Division of Corporation Finance

United States Securities and Exchange Commission

100 F Street, N.E., Stop 4631

Washington, D.C. 20002

 

RE: Nucor Corporation

File No. 1-04119

Form 10-K for the fiscal year ended December 31, 2011

Filed February 28, 2012

Dear Mr. O’Brien:

This letter is submitted on behalf of Nucor Corporation (the “Company”) in response to comments set forth in your letter dated June 6, 2012. Our responses to your comment letter are set forth below, with each paragraph numbered to correspond to the numbered paragraphs set forth in your letter.

Form 10-K for the year ended December 31, 2011

Risk Factors, Page 8

Our operations are subject to business interruptions and casualty losses, page 12

 

  1. In response to comment one of our letter dated April 23, 2012, you state that a particularly significant risk to an investment in Nucor is the risk of material damage to your physical assets from the occurrence of various unplanned events; however, you do not believe that the risk to an investment in Nucor relating to your information technology systems, including potential cyber attacks or failures, is significantly different from the same risks faced by an investor in most manufacturing and other comparable businesses operating in the United States today. Please advise us of your experience with any cyber incidents in the past and any consequences that you have suffered.


Mr. Terence O’Brien

United States Securities and Exchange Commission

Page 2

June 19, 2012

 

We acknowledge the Staff’s comments and note the following:

We have experienced a few cyber incidents in the past, but none that have disrupted Nucor’s operations, harmed our financial condition or, to the best of our knowledge, resulted in the external exposure of important intellectual property, customer records, or financial or other sensitive data we maintain in our information technology systems.

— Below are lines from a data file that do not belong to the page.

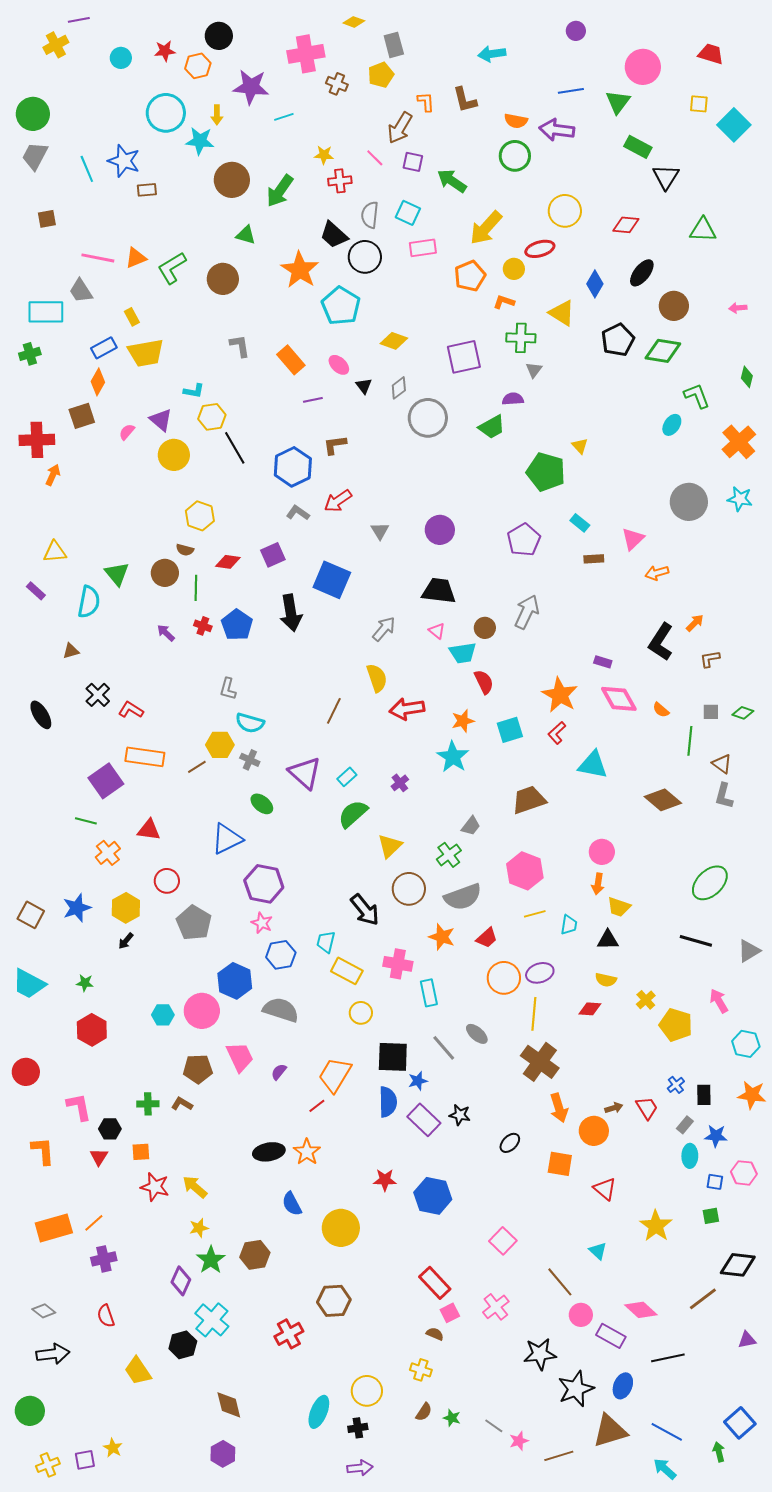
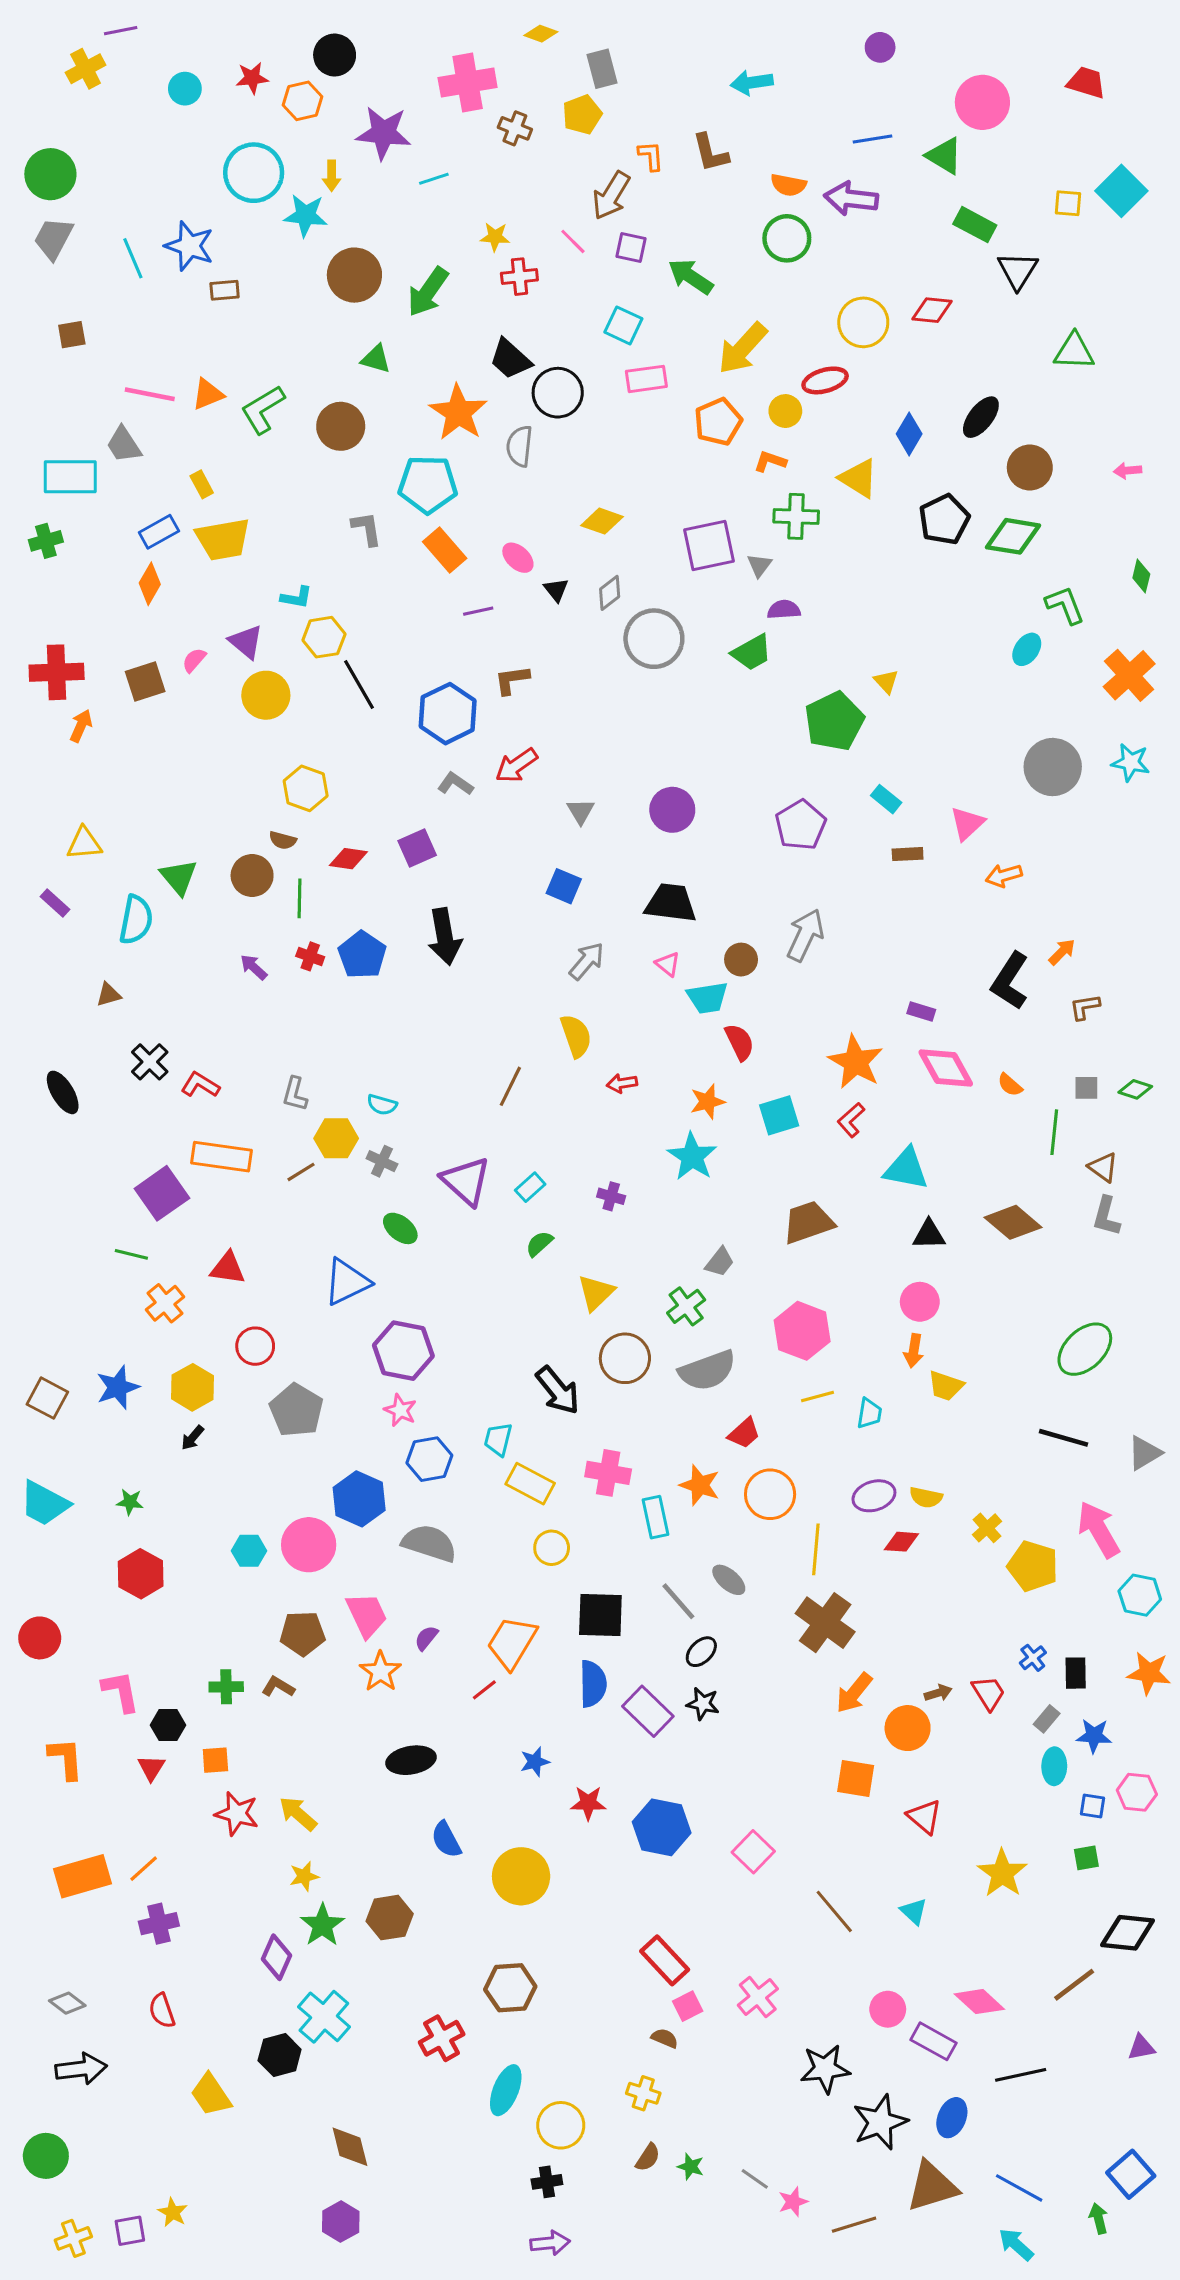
green triangle: (618, 102) -> (944, 156), turned -36
yellow square: (699, 104) -> (1068, 203), moved
gray semicircle: (370, 215) -> (519, 446), moved
red diamond: (626, 225) -> (932, 310), moved
cyan pentagon: (341, 306) -> (428, 484), moved, turned -30
gray triangle: (534, 370) -> (759, 565), moved
brown square: (82, 416) -> (145, 681), moved
green pentagon: (546, 472) -> (834, 721), turned 30
blue square: (332, 580) -> (564, 886), moved, size x0.6
gray L-shape: (228, 689) -> (295, 1094), moved
red arrow: (407, 709) -> (622, 1083), size x0.6
cyan semicircle: (250, 723) -> (382, 1105), size x0.7
purple cross: (400, 783) -> (611, 1196), turned -36
green semicircle: (353, 814) -> (539, 1244), size x0.6
orange star: (442, 937) -> (700, 1485), moved
black triangle: (608, 940) -> (929, 1235), moved
purple ellipse: (540, 973) -> (874, 1496), moved
pink arrow: (719, 1001) -> (1099, 1529), size x1.5
blue star: (418, 1081) -> (535, 1762), moved
orange arrow: (559, 1108) -> (854, 1693), turned 56
black ellipse: (510, 1143) -> (701, 1652), moved
orange star: (307, 1152) -> (380, 1672), moved
pink square: (503, 1241) -> (753, 1852), moved
brown line: (560, 1282) -> (834, 1911), moved
cyan ellipse: (319, 1412) -> (506, 2090), moved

It is important to note that Nucor manages its plant floor production information technology systems on a decentralized basis. This compartmentalization limits the potential impact on the Company in the event that an incident occurs.

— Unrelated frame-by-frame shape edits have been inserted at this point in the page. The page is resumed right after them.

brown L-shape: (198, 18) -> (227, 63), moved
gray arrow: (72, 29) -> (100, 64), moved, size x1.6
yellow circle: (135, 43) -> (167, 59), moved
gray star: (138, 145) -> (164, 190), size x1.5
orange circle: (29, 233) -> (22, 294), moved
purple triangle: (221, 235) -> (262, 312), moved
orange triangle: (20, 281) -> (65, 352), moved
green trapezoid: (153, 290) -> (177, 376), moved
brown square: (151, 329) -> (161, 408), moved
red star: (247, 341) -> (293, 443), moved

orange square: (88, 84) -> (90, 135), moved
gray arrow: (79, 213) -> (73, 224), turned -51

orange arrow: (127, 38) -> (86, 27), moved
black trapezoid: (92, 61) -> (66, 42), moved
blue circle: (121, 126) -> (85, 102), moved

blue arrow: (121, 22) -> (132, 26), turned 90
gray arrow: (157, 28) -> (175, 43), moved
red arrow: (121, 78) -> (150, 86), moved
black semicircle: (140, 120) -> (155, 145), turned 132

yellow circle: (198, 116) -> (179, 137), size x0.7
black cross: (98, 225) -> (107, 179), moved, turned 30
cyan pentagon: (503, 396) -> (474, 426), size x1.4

For these reasons and for the reasons cited in our response letter dated May 17, 2012, we continue to believe that potential cyber incidents are not a significant risk to investors in Nucor. We will continue to evaluate this cyber incidents risk to determine whether risk factor disclosure in our future filings would be warranted.

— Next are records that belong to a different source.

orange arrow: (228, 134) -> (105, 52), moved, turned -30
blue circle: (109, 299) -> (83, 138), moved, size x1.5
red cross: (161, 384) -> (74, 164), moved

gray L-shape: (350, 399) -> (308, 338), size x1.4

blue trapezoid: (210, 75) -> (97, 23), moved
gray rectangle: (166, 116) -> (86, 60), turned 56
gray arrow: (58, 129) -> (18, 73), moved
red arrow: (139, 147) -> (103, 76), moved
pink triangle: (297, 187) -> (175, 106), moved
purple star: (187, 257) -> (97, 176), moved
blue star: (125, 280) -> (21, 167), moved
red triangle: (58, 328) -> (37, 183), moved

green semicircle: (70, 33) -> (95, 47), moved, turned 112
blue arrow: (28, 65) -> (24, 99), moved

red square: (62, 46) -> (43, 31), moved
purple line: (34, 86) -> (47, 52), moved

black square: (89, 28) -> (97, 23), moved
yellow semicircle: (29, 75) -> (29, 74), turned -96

Note 10 – Equity Investments, page 51

 

  2. We have read your response to comment 3 from our letter dated April 23, 2012. In future filings, please expand your disclosure to include the approximate term of your guarantees and the events or circumstances that would require you to perform under your guarantees. Refer to ASC 460-10-50-4 for guidance.

We acknowledge the Staff’s comment and, in future filings, beginning with our Report on Form 10-Q for the second quarter of 2012, we will include the following disclosure within the Equity Investments footnote:

Nucor has issued a guarantee for its ownership percentage (50%) of Duferdofin Nucor’s borrowings under Facility A of a Structured Trade Finance Facilities Agreement that matures on October 26, 2013. The maximum amount that Duferdofin Nucor can borrow under Facility A is €112.5 million, and as of June 30, 2012, it had borrowings of €xx.x million outstanding under that facility. If Duferdofin Nucor fails to pay when due any amounts for which it is obligated under Facility A, Nucor could be required to pay 50% of such amounts pursuant to and in accordance with the terms of its guarantee. Any indebtedness of Duferdofin Nucor to Nucor is effectively subordinated to the indebtedness of Duferdofin Nucor under the Structured Trade Finance Facilities Agreement. Nucor has not recorded any liability associated with the guarantee.


Mr. Terence O’Brien

United States Securities and Exchange Commission

Page 3

June 19, 2012

 

We do not believe that the impairment charge related to Duferdofin Nucor referenced in our response to item 3 below impacts its ability to service this debt.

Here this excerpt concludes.